Comunque i grani antichi dovrebbero essere considerati per il loro valore culturale e come un’opportunità per le aree marginali, come quelle di montagna e di collina, dove l’attività agricola è molto difficoltosa e dove i produttori devono puntare su prodotti ad alto valore aggiunto, che assicurino loro un buon reddito, come il vino e le piante di varietà antiche.
2. I frumenti antichi sono più salutari di quelli moderni?
“I frumenti antichi non hanno caratteristiche migliorative specifiche che non si ritrovino anche in qualche frumento moderno” sottolinea Cattivelli. Con alcune eccezioni. Rispetto a quelli moderni, i grani antichi contengono il 15-20% in più di minerali, in particolare zinco e ferro, e spesso hanno anche una maggior quantità di componenti bioattivi con attività antiossidante, come polifenoli e carotenoidi. Come i minerali, anche questi composti sono presenti soprattutto nella crusca. Quindi, per avvantaggiarsene, sarebbe meglio scegliere sempre i prodotti integrali.

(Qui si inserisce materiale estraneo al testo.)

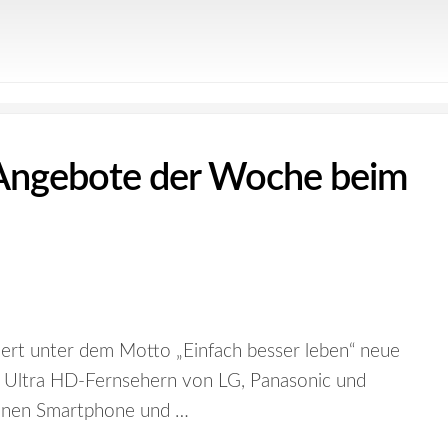
-Angebote der Woche beim
ert unter dem Motto „Einfach besser leben“ neue
 Ultra HD-Fernsehern von LG, Panasonic und
enen Smartphone und …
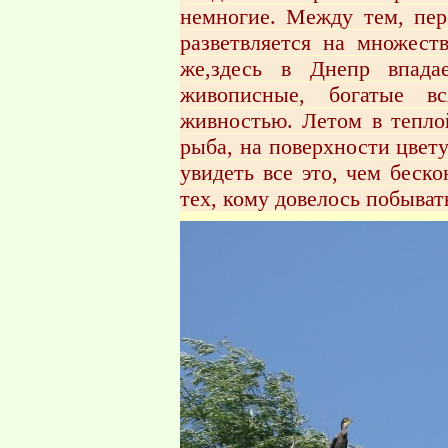
немногие. Между тем, пе
разветвляется на множест
же,здесь в Днепр впада
живописные, богатые в
живностью. Летом в теплой
рыба, на поверхности цвет
увидеть все это, чем беск
тех, кому довелось побыват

La composizione nutrizionale dei grani antichi non permette, però, di sostenere che abbiano particolari effetti benefici sull’organismo, come la capacità di prevenire la sensibilità al glutine, spesso citata dai fans dei grani antichi. “A mio avviso i dati disponibili al momento non consentono di trarre conclusioni certe – scrive Cattivelli - Da un lato perché ci sono pochi trial clinici, e tutti effettuati su poche decine di individui, e dall’altro perché ancora non è stata identificata la sostanza (o le sostanze) a cui andrebbe il merito degli effetti benefici che vengono descritti”.
3. I grani antichi hanno meno glutine di quelli moderni?
No. Il contenuto proteico, e quindi di glutine, dipende da fattori genetici e agronomici. In generale si osserva che più aumenta la produttività di un frumento e più diminuisce il contenuto di proteine nei suoi semi. A parità di condizioni agronomiche i frumenti antichi hanno più proteine, e quindi più glutine, rispetto a quelli moderni. Tuttavia, esiste una certa diversità genetica per cui singole specie o varietà, sia moderne che antiche, possono differenziarsi da questa media. Ad esempio, il frumento monococco ha un elevatissimo contenuto proteico anche nelle varietà moderne.
4. I grani antichi hanno un glutine di miglior qualità rispetto a quello dei moderni?
Generalizzare è difficile perché sia i grani antichi che quelli moderni presentano un’ampia varietà per composizione e proprietà tecnologiche del glutine.
Molti dei frumenti antichi sono sì caratterizzati da un glutine debole rispetto a quelli moderni ma c’è molta variabilità. Ad esempio, il glutine presente nel Senatore Cappelli è più debole rispetto a quello di molti frumenti duri moderni, ma è anche più forte di quello di molti altri frumenti della sua epoca.
Invece i frumenti moderni hanno, in genere, un glutine tenace, ossia con una maggiore forza, ottenuta tramite miglioramento genetico per poter ricavarne pane più soffice e pasta sempre al dente. Ma ci sono anche frumenti teneri moderni caratterizzati da un basso contenuto di proteine e da un glutine debole: sono i più usati dai produttori di biscotti, perché velocizzano l’impastamento e consentono un basso assorbimento dell’acqua.
5. I grani antichi hanno più gusto e profumo?
È difficile affermarlo, per due ragioni. La prima è i sapori unici che vengono attribuiti ai grani antichi sono difficilmente misurabili in modo oggettivo, con una strumentazione analitica. La seconda è che aromi e sapori dei prodotti a base di frumento non si devono tanto al tipo di grano quanto al modo in cui viene trasformato e lavorato.